Records from a dataset:
───

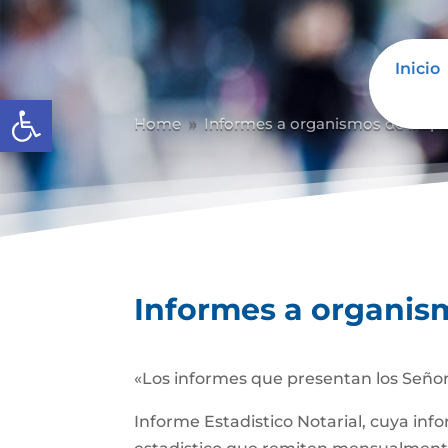
Inicio
Abrir barra de herramientas
Home
Informes a organismos de inspec
9
Informes a organism
«Los informes que presentan los Señor
Informe Estadistico Notarial, cuya inf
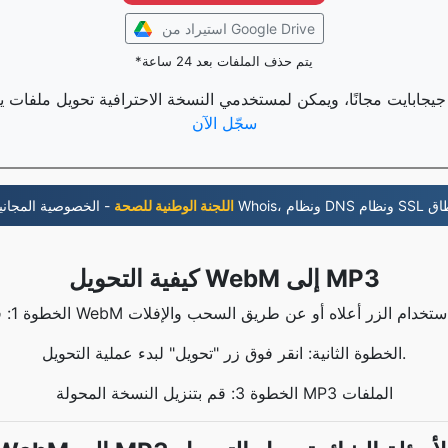
استيراد من Google Drive
*يتم حذف الملفات بعد 24 ساعة
سجّل الآن
6- اللجنة الوطنية للصحة
كيفية التحويل WebM إلى MP3
الخطوة الثانية: انقر فوق زر "تحويل" لبدء عملية التحويل.
الخطوة 3: قم بتنزيل النسخة المحولة MP3 الملفات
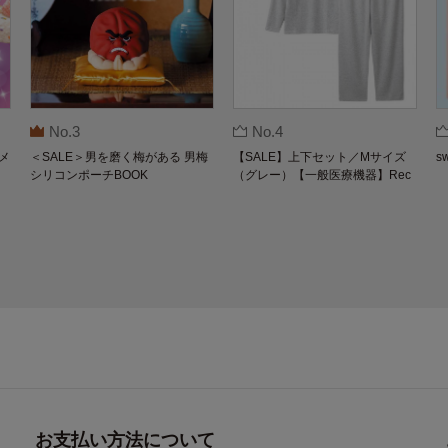
No.3
No.4
メ
＜SALE＞男を磨く梅がある 男梅
【SALE】上下セット／Mサイズ
s
シリコンポーチBOOK
（グレー）【一般医療機器】Rec
overypro Lab. 疲労回復ウェア 長
袖クルーネック・ロングパンツ
お支払い方法について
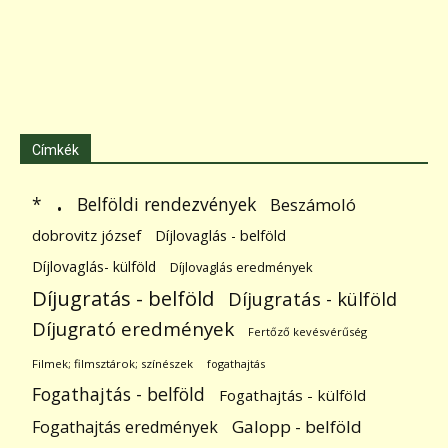
Címkék
.
Belföldi rendezvények
*
Beszámoló
dobrovitz józsef
Díjlovaglás - belföld
Díjlovaglás- külföld
Díjlovaglás eredmények
Díjugratás - belföld
Díjugratás - külföld
Díjugrató eredmények
Fertőző kevésvérűség
Filmek; filmsztárok; színészek
fogathajtás
Fogathajtás - belföld
Fogathajtás - külföld
Galopp - belföld
Fogathajtás eredmények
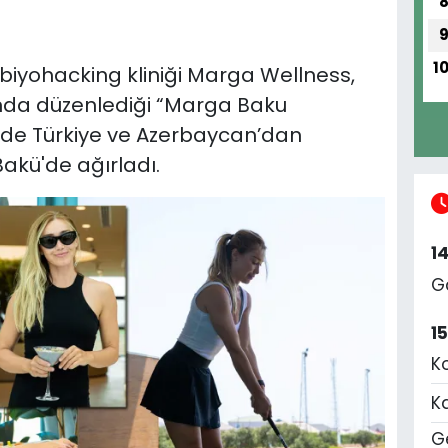
1
biyohacking kliniği Marga Wellness,
nda düzenlediği “Marga Baku
nde Türkiye ve Azerbaycan’dan
akü'de ağırladı.
1
G
1
K
K
Ge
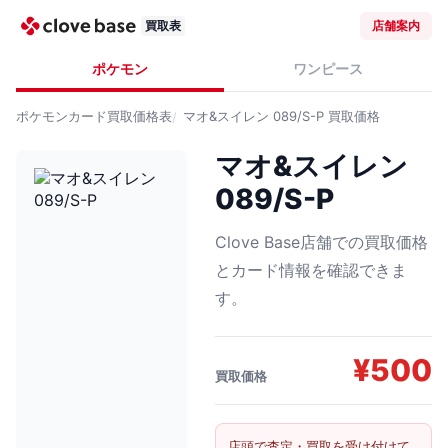
買取表
店舗案内
ポケモン
ワンピース
ポケモンカード
買取価格表
マオ&スイレン 089/S-P
買取価格
マオ&スイレン
089/S-P
Clove Base店舗での買取価格
とカード情報を確認できま
す。
¥
500
買取価格
店頭で査定・買取を受け付けて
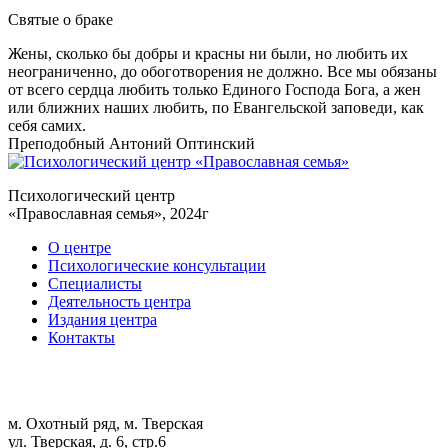
Святые
о браке
Жены, сколько бы добры и красны ни были, но любить их
неограниченно, до обоготворения не должно. Все мы обязаны
от всего сердца любить только Единого Господа Бога, а жен
или ближних наших любить, по Евангельской заповеди, как
себя самих.
Преподобный Антоний Оптинский
Психологический центр
«Православная семья», 2024г
О центре
Психологические консультации
Специалисты
Деятельность центра
Издания центра
Контакты
м. Охотный ряд, м. Тверская
ул. Тверская, д. 6, стр.6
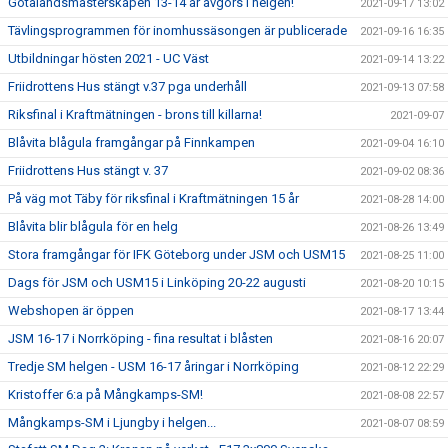
Götalandsmästerskapen 13-14 år avgörs i helgen!
2021-09-17 13:02
Tävlingsprogrammen för inomhussäsongen är publicerade
2021-09-16 16:35
Utbildningar hösten 2021 - UC Väst
2021-09-14 13:22
Friidrottens Hus stängt v.37 pga underhåll
2021-09-13 07:58
Riksfinal i Kraftmätningen - brons till killarna!
2021-09-07
Blåvita blågula framgångar på Finnkampen
2021-09-04 16:10
Friidrottens Hus stängt v. 37
2021-09-02 08:36
På väg mot Täby för riksfinal i Kraftmätningen 15 år
2021-08-28 14:00
Blåvita blir blågula för en helg
2021-08-26 13:49
Stora framgångar för IFK Göteborg under JSM och USM15
2021-08-25 11:00
Dags för JSM och USM15 i Linköping 20-22 augusti
2021-08-20 10:15
Webshopen är öppen
2021-08-17 13:44
JSM 16-17 i Norrköping - fina resultat i blåsten
2021-08-16 20:07
Tredje SM helgen - USM 16-17 åringar i Norrköping
2021-08-12 22:29
Kristoffer 6:a på Mångkamps-SM!
2021-08-08 22:57
Mångkamps-SM i Ljungby i helgen...
2021-08-07 08:59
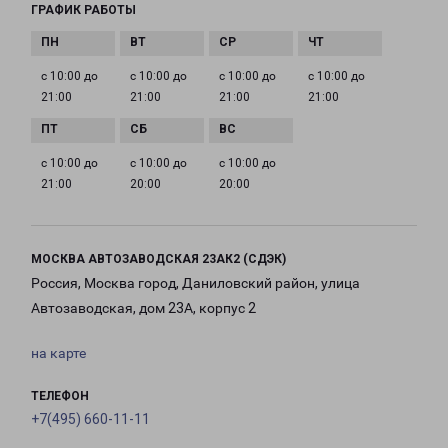
ГРАФИК РАБОТЫ
с 10:00 до
с 10:00 до
с 10:00 до
с 10:00 до
21:00
21:00
21:00
21:00
с 10:00 до
с 10:00 до
с 10:00 до
21:00
20:00
20:00
МОСКВА АВТОЗАВОДСКАЯ 23АК2 (СДЭК)
Россия, Москва город, Даниловский район, улица
Автозаводская, дом 23А, корпус 2
на карте
ТЕЛЕФОН
+7(495) 660-11-11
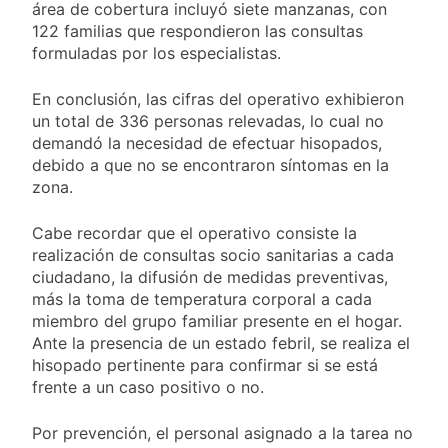
Senado frente a los
área de cobertura incluyó siete manzanas, con
19 Horas Atrás
errores libertarios
Una camioneta de
122 familias que respondieron las consultas
mudanzas casi cae al
formuladas por los especialistas.
arroyo en Bernal
19 Horas Atrás
Oeste
Secuestraron 11
En conclusión, las cifras del operativo exhibieron
vehículos durante un
un total de 336 personas relevadas, lo cual no
operativo de tránsito
20 Horas Atrás
demandó la necesidad de efectuar hisopados,
en Ezpeleta
El embajador
debido a que no se encontraron síntomas en la
argentino en Brasil
zona.
llegó para reunirse
20 Horas Atrás
con Quirno
Quilmes lo dejó
Cabe recordar que el operativo consiste la
escapar y empató 1 a
realización de consultas socio sanitarias a cada
1 con Almagro
20 Horas Atrás
ciudadano, la difusión de medidas preventivas,
Las ventas
más la toma de temperatura corporal a cada
minoristas cayeron
miembro del grupo familiar presente en el hogar.
3,8% en julio
21 Horas Atrás
Ante la presencia de un estado febril, se realiza el
Quilmes: siete clubes
hisopado pertinente para confirmar si se está
de barrio de la Liga
frente a un caso positivo o no.
Femenina de fútbol
23 Horas Atrás
recibieron material
Consejo Federal del
Por prevención, el personal asignado a la tarea no
deportivo
Trabajo: un nuevo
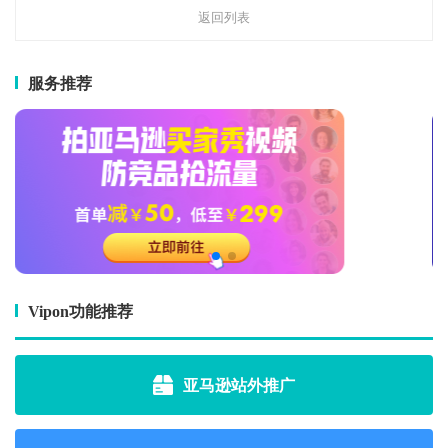
返回列表
服务推荐
Vipon功能推荐
亚马逊站外推广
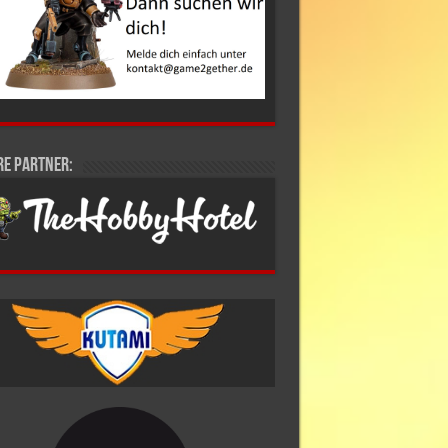
re Partner:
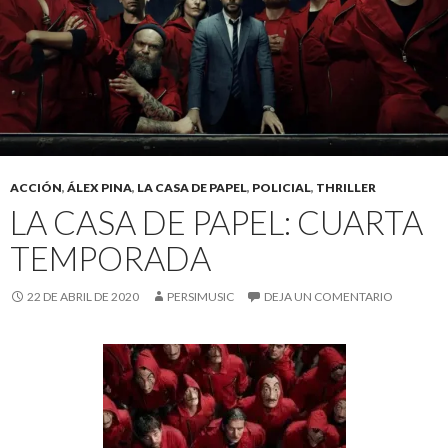
ACCIÓN
,
ÁLEX PINA
,
LA CASA DE PAPEL
,
POLICIAL
,
THRILLER
LA CASA DE PAPEL: CUARTA
TEMPORADA
22 DE ABRIL DE 2020
PERSIMUSIC
DEJA UN COMENTARIO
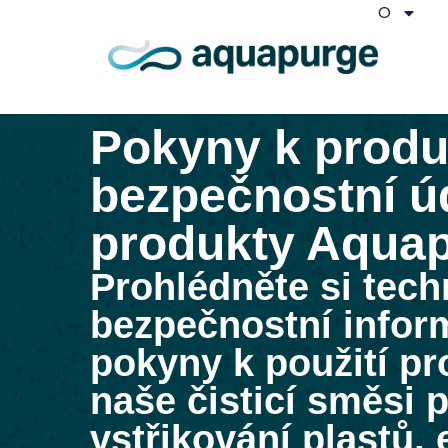
O
Pokyny k produ
bezpečnostní ú
produkty Aqua
Prohlédněte si techn
bezpečnostní infor
pokyny k použití p
naše čisticí směsi 
vstřikování plastů,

───

## THE PROBLEM
Find all lines in the records that hold the word "bezpečnostní". Copy them.

## REPLY TO THE EXERCISE
bezpečnostní ú
bezpečnostní infor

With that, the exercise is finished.